3.2. Neural Networks
Haykin (
1994) defined an NN as a “massively parallel distributed processor made up of simple processing units that has a natural propensity for storing experiential knowledge and making it available for use”.
The best part about considering an NN approach is that one does not need to assume any underlying pattern for the data. That is, NNs are a model-free purely data-driven approach. Patterns are captured using an almost exhaustive search. The provided data are regular enough (e.g., no infinite variance). The only assumption one needs to consider is on the ability of the NN to approximate the output function. As we discuss below, these are extremely mild assumptions due to the existence of the universal approximation theorem.

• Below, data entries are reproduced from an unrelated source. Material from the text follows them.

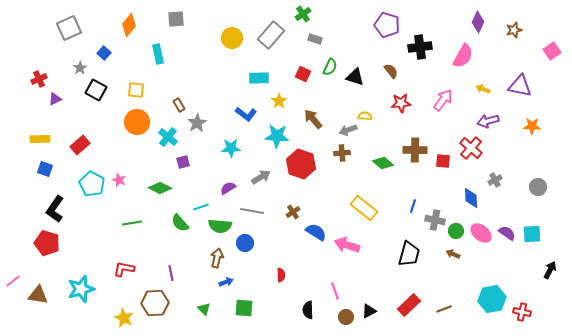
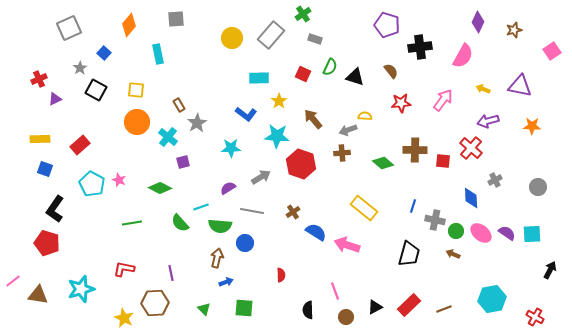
black triangle at (369, 311): moved 6 px right, 4 px up
red cross at (522, 312): moved 13 px right, 5 px down; rotated 18 degrees clockwise
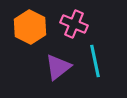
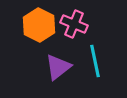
orange hexagon: moved 9 px right, 2 px up
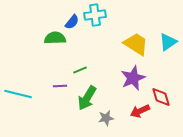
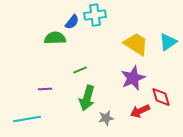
purple line: moved 15 px left, 3 px down
cyan line: moved 9 px right, 25 px down; rotated 24 degrees counterclockwise
green arrow: rotated 15 degrees counterclockwise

For our pricing of American put options, we collected market data on put prices (output), but also on the same inputs the model in Equation (
1) requires: price of the underlying asset, volatility, interest rate, dividend yield, options’ strike price, and maturity. As we will see in
Section 4.4, in our simplest NN, some of these inputs will not even be considered.
For exposition simplicity, we briefly present the dynamics of a feedforward NN with just one hidden layer, as represented in
Figure 1. The architecture’s logic allows for more than one hidden layer, which would add more connections and weights between the hidden layers only. In our options pricing application, we use both a model with just one hidden layer and another with several.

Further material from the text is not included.